Note
Go to the end to download the full example code.
Example 19: FAILURE CASE — Missing Gap for Multi-Step Forecasting¶
Real-World Failure: No Gap Between Training and Test¶
When forecasting h steps ahead, features at test time may include information that wasn’t available at the forecast origin time.
The bug: Training data ends at time t, but test features at t+1 include values from time t that weren’t available when you needed to make the h-step forecast at time t-h+1.
Consider forecasting 4 steps ahead: - At time t, you need to forecast y[t+4] - Your lag-1 feature at t+4 is y[t+3] - But y[t+3] wasn’t known when you made your forecast at time t!

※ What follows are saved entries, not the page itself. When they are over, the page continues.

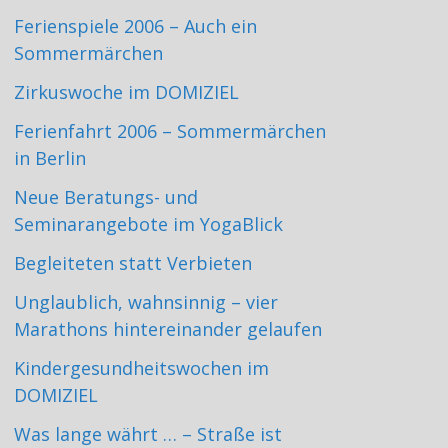
Ferienspiele 2006 – Auch ein
Sommermärchen
Zirkuswoche im DOMIZIEL
Ferienfahrt 2006 – Sommermärchen
in Berlin
Neue Beratungs- und
Seminarangebote im YogaBlick
Begleiteten statt Verbieten
Unglaublich, wahnsinnig – vier
Marathons hintereinander gelaufen
Kindergesundheitswochen im
DOMIZIEL
Was lange währt … – Straße ist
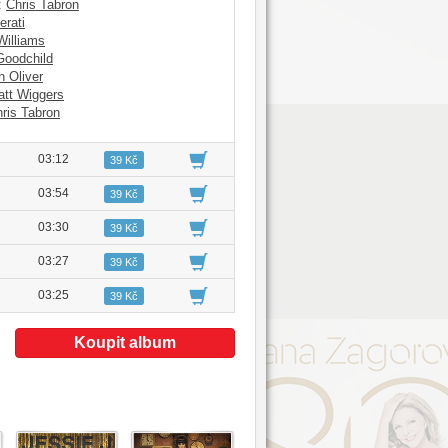
:
Chris Tabron
rati
Williams
Goodchild
 Oliver
tt Wiggers
ris Tabron
03:12
39 Kč
03:54
39 Kč
03:30
39 Kč
03:27
39 Kč
03:25
39 Kč
Koupit album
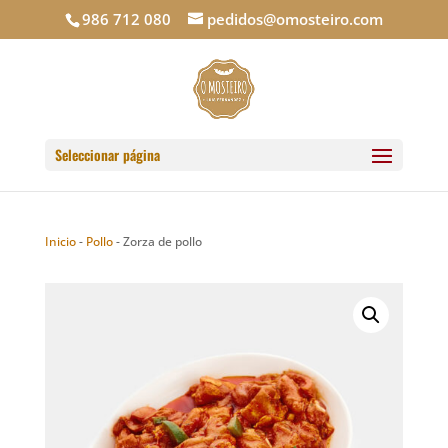
986 712 080
pedidos@omosteiro.com
Seleccionar página
Inicio
-
Pollo
-
Zorza de pollo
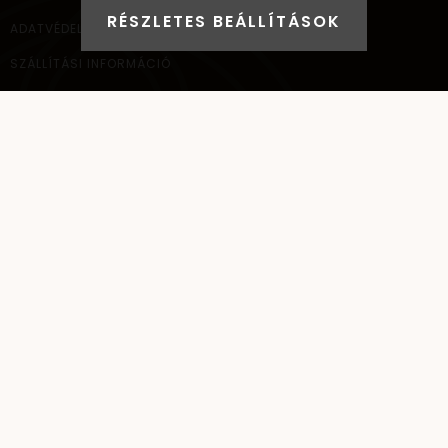
RÉSZLETES BEÁLLÍTÁSOK
ADATVÉDELEM
SZÁLLÍTÁSI INFORMÁCIÓ
ELÉRHETŐSÉG
NAGYKERESKEDELEM
ELÉRHETŐSÉG
AYANA Intl Kft.
1037
Budapest,
Bécsi út 267.
+36 (30) 093-9900
info@santai.hu
santai
SANTAI ©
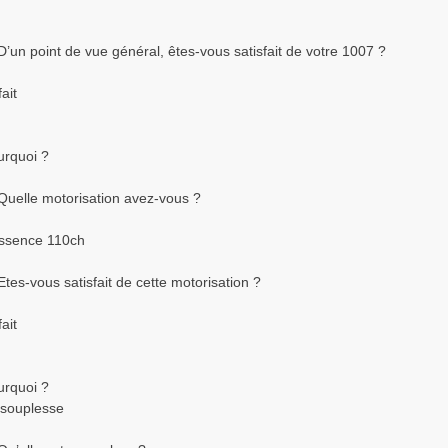
D’un point de vue général, êtes-vous satisfait de votre 1007 ?
fait
urquoi ?
 Quelle motorisation avez-vous ?
 essence 110ch
Etes-vous satisfait de cette motorisation ?
fait
urquoi ?
 souplesse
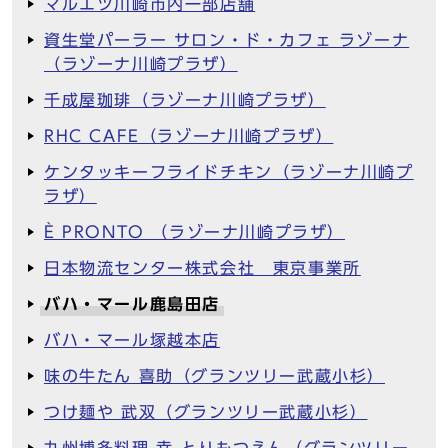
マルエツ川崎市内一部店舗
資生堂パーラー サロン・ド・カフェ ラゾーナ
（ラゾーナ川崎プラザ）
千成屋珈琲（ラゾーナ川崎プラザ）
RHC CAFE（ラゾーナ川崎プラザ）
ケンタッキーフライドチキン（ラゾーナ川崎プ
ラザ）
È PRONTO （ラゾーナ川崎プラザ）
日本物流センター株式会社 東京事業所
バハ・マール鹿島田店
バハ・マール塚越本店
味の牛たん 喜助（グランツリー武蔵小杉）
つけ麺や 武双（グランツリー武蔵小杉）
九州博多料理 幸 とりもつえん（グランツリー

This is called “information leakage through the forecast gap.”
This example demonstrates: 1. How missing gap inflates multi-step forecast accuracy 2. How WalkForwardCV with horizon parameter fixes it 3. The performance degradation when using proper gap enforcement
Key Concepts¶
Forecast origin: Time when forecast is made
Forecast horizon: Steps ahead to predict
Gap enforcement: Training ends at forecast_origin - horizon
from __future__ import annotations
import numpy as np
import pandas as pd
from sklearn.linear_model import Ridge
from sklearn.model_selection import cross_val_score
# temporalcv imports
from temporalcv import WalkForwardCV
from temporalcv.gates import gate_suspicious_improvement
from temporalcv.viz import CVFoldsDisplay, MetricComparisonDisplay
# =============================================================================
# PART 1: Generate AR(1) Data
# =============================================================================
def generate_ar_data(
n_samples: int = 500,
ar_coef: float = 0.85,
noise_std: float = 0.5,
seed: int = 42,
) -> pd.DataFrame:
"""
Generate AR(1) process for demonstrating gap leakage.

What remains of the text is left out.